If you’re not a “Johnny Come Lately” in the reform movement, you are aware of the dozens if not hundreds of crime bills that have died in the House and Senate over the past few decades. These bills are a great sound bite, meeting topic and conversation starter for the NGO world but they do little more than raise hopes for people and their families while raising money for special interests.

When I speak about broadening policy applications, a less technical analogy is the Compassionate Release provisions known by the government as Reduction in Sentence Initiatives (aka “RIS”).  The BOP was recently shamed into broadening their authority by reports like “The Answer is NO”. I had the opportunity to be interviewed by Jamie Fellner of Human Rights Watch in my New York Office when she was working on the report.

https://www.hrw.org/report/2012/11/30/answer-no/too-little-compassionate-release-us-federal-prisons#dcb18f

But even after the BOP policy change, there is still more the agency can be doing when it comes to further broadening this initiative. https://www.bop.gov/policy/progstat/5050_049_CN-1.pdf

Now let’s get technical! The Federal Bureau of Prisons operates under two laws when placing people (yes people) in Residential Re-entry Centers (aka halfway houses). Lay people are  fixated on the increase of halfway house placement to 12 months under the Second Chance Act of 2007 in accordance with 18 USC 3624 (c). The BOP actually had the statutory authority to place people over 6 months even before the SCA provided it was approved by the regional office. This blog is not about how the agency has NOT honored the spirit of these SCA changes. I’ll save that for a future story. I am here to explain a more intricate part of the puzzle.

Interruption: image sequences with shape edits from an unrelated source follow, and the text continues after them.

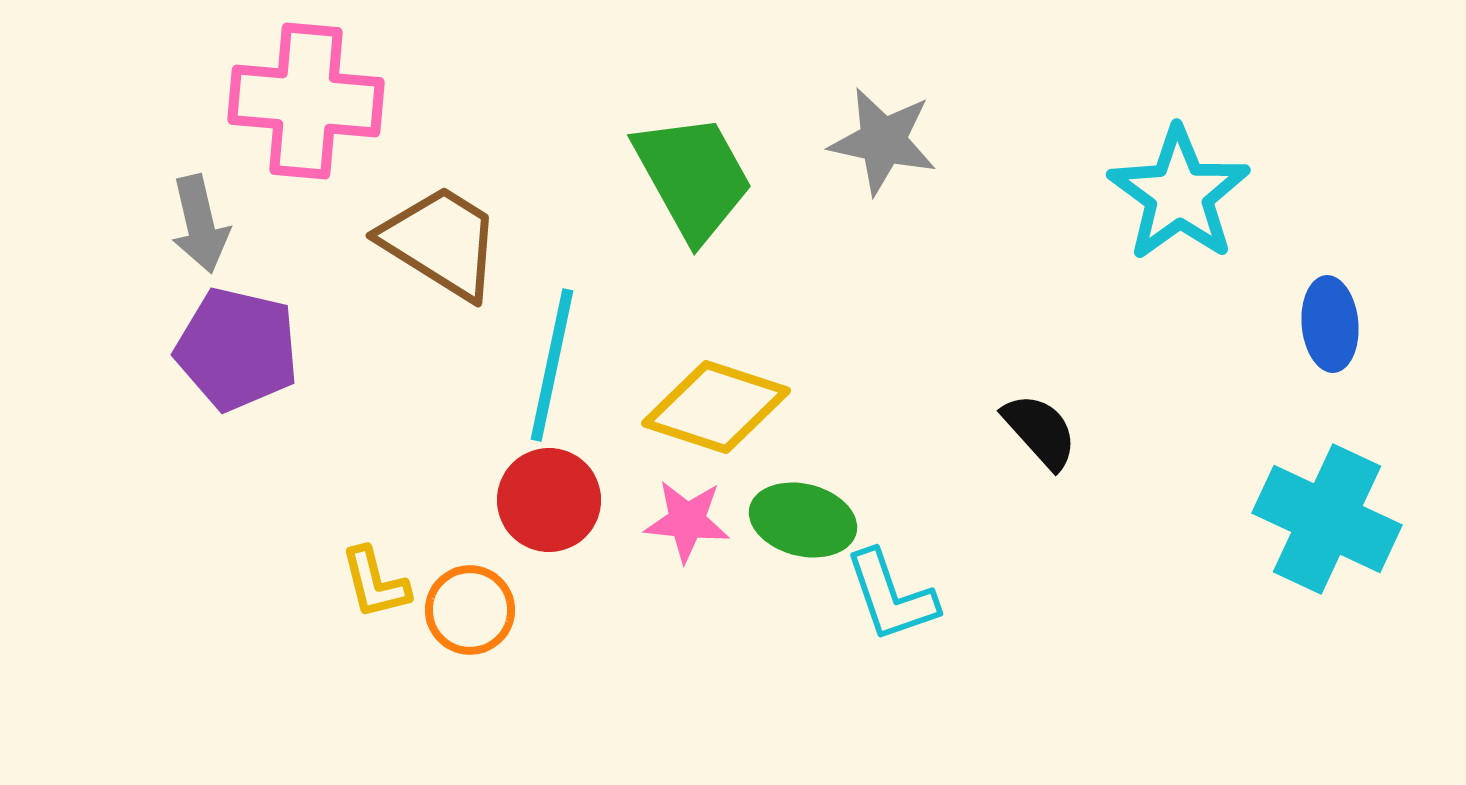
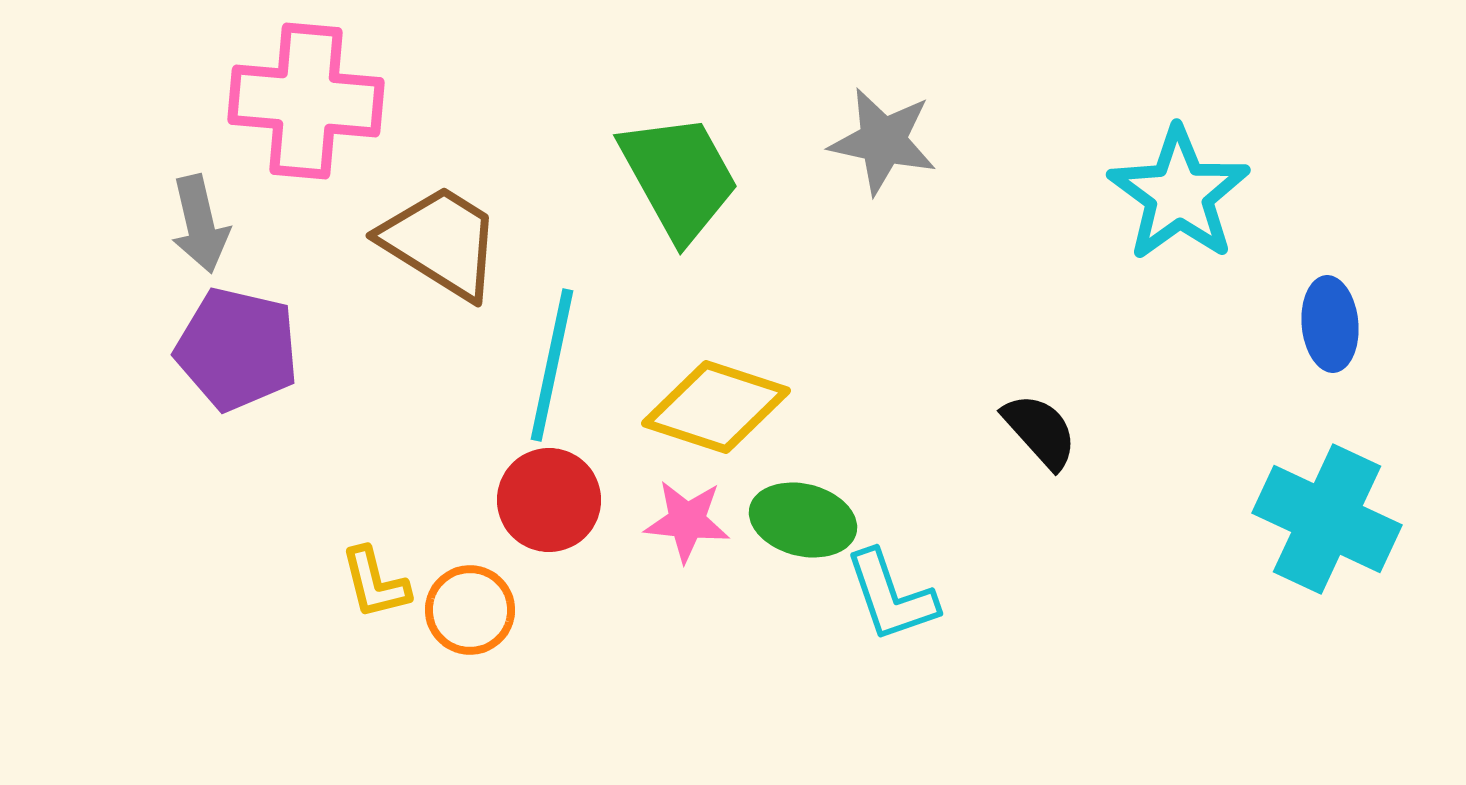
green trapezoid: moved 14 px left
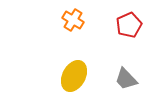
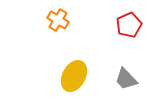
orange cross: moved 15 px left
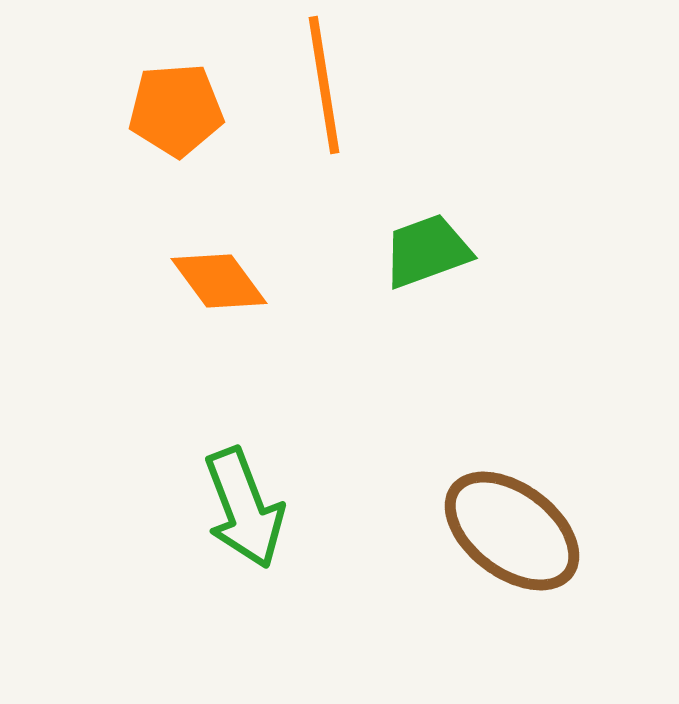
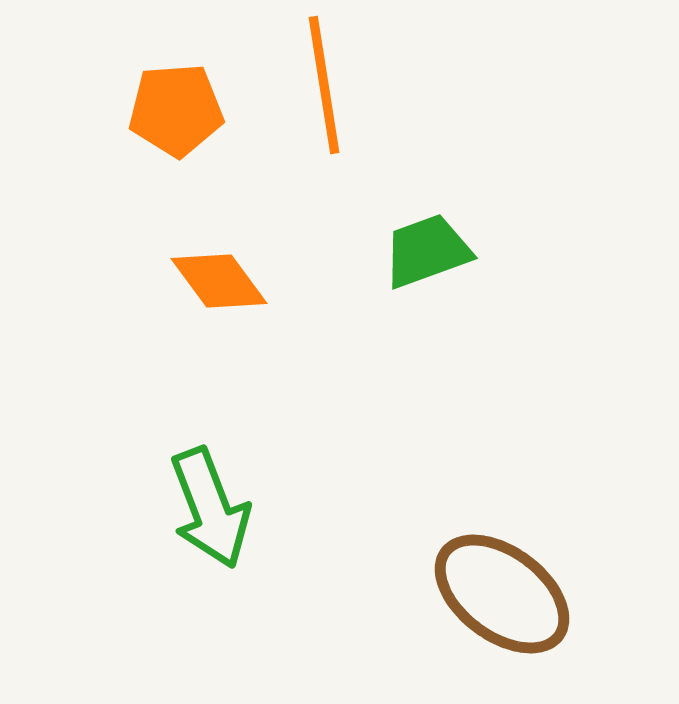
green arrow: moved 34 px left
brown ellipse: moved 10 px left, 63 px down
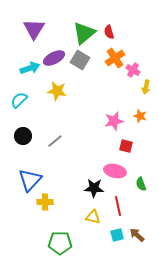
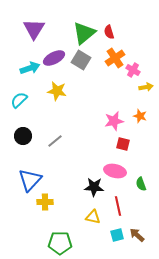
gray square: moved 1 px right
yellow arrow: rotated 112 degrees counterclockwise
red square: moved 3 px left, 2 px up
black star: moved 1 px up
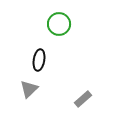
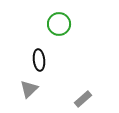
black ellipse: rotated 15 degrees counterclockwise
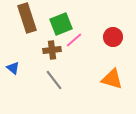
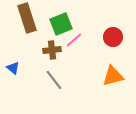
orange triangle: moved 1 px right, 3 px up; rotated 30 degrees counterclockwise
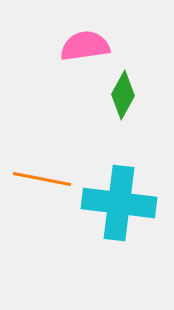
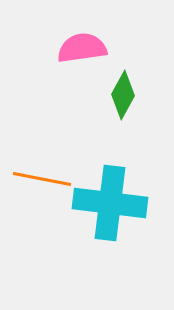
pink semicircle: moved 3 px left, 2 px down
cyan cross: moved 9 px left
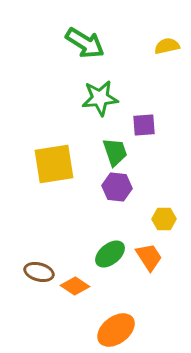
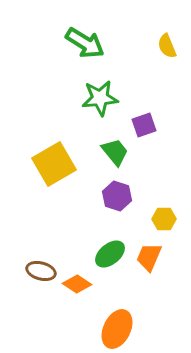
yellow semicircle: rotated 100 degrees counterclockwise
purple square: rotated 15 degrees counterclockwise
green trapezoid: rotated 20 degrees counterclockwise
yellow square: rotated 21 degrees counterclockwise
purple hexagon: moved 9 px down; rotated 12 degrees clockwise
orange trapezoid: rotated 124 degrees counterclockwise
brown ellipse: moved 2 px right, 1 px up
orange diamond: moved 2 px right, 2 px up
orange ellipse: moved 1 px right, 1 px up; rotated 27 degrees counterclockwise
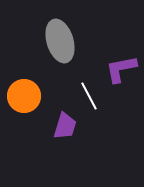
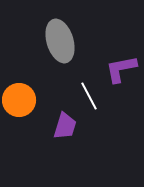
orange circle: moved 5 px left, 4 px down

Under 18USC 3621(b), the BOP has the authority to directly designate people to halfway houses or transfer them at any time provided they meet certain criteria. I vividly remember when the SCA was passed when I worked in a Medium facility in New York. I was/am a BOP policy freak, so I immediately read the bill and took notes. Aside from the increase to 12 months eligibility under 3624(c); the biggest thing I took away was the language was broad enough to allow placement in the halfway house at any time which was also the case in the 1990’s. The BOP later affirmed such via internal memoranda. (Stay with me)

In the early 90’s, I transferred people to what were referred to as “Urban Work Cadres”.  These interagency agreements between the BOP and various Federal agencies allowed for community placement up to 18 months prior to release. I remember placing people in Philadelphia, San Diego and Florida but the Cadres were all over the country. The contracts were similar to work release programs common at the state and local levels but have long disappeared from BOP policy language which at one time did include “work and study release”.

To bring this full circle, under current law and policy, the BOP can immediately implement formal work and study release programs. It would require a build out of the RRC infrastructure which I believe could be less costly with partnerships with NGO’s, (ie: faith based groups) or Interagency Agreements like in the Urban Work Cadre era. People in prison simply need to have demonstrated the ability to be assigned to “Community Custody” in accordance with the classification manual. https://www.bop.gov/policy/progstat/5100_008.pdf  The benefits of such a program, aside from bringing the US into the 21st Century, is to allow people to serve time near their family and support from the vast array of community resources. With the slightly decreasing federal prison population, the government could expand Metropolitan Detention Center (MDC) work cadre populations to accommodate such programs.

I encourage the philanthropists of the world, to consider allocating resources towards tangible reform program initiatives rather than beltway organizational bureaucracies and lobby groups. There are better solutions to many of these problems and money to study them would be better spent on direct services to impact the incarcerated people and their families.  

This is one of many examples I will be writing about over the course of the next few weeks.